(Exercise requirements): The word "Inicial" may appear in some lines of the data; copy every such line.

[Stored data entries]
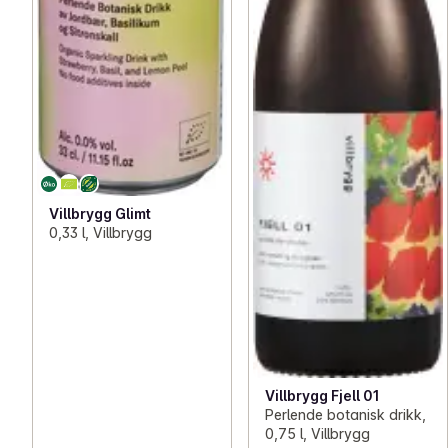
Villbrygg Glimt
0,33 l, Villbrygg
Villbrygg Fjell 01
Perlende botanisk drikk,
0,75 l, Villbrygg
==
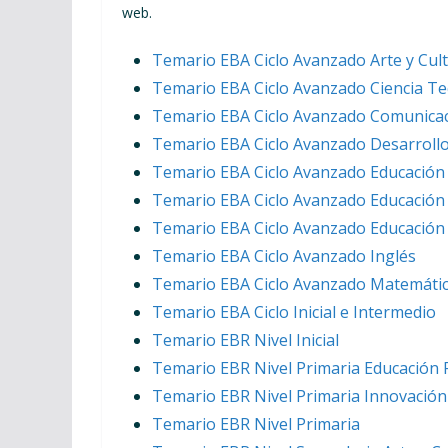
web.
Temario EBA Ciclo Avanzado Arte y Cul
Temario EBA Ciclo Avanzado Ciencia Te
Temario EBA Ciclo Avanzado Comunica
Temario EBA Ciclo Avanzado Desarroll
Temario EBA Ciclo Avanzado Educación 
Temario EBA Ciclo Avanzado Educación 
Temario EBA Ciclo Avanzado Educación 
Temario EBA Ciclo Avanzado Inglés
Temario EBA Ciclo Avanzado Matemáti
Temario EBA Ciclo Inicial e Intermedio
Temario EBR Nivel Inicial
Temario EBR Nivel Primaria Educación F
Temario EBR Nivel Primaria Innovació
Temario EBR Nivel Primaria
--
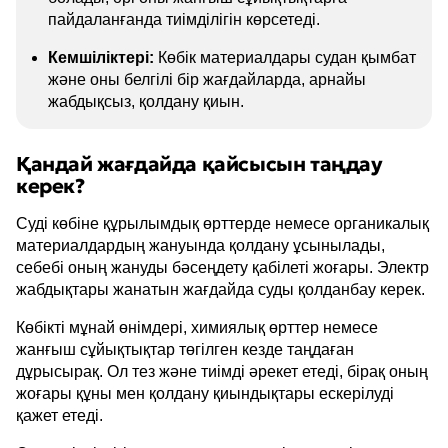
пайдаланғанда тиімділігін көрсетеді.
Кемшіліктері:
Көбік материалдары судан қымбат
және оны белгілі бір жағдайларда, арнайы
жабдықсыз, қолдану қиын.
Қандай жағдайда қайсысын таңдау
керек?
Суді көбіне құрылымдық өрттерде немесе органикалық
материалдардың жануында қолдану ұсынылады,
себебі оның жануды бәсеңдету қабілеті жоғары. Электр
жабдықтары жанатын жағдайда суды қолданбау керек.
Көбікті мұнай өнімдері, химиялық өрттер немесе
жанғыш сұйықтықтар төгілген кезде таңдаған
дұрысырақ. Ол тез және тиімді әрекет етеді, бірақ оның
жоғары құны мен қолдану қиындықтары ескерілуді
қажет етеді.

(Exercise response):
Temario EBA Ciclo Inicial e Intermedio
Temario EBR Nivel Inicial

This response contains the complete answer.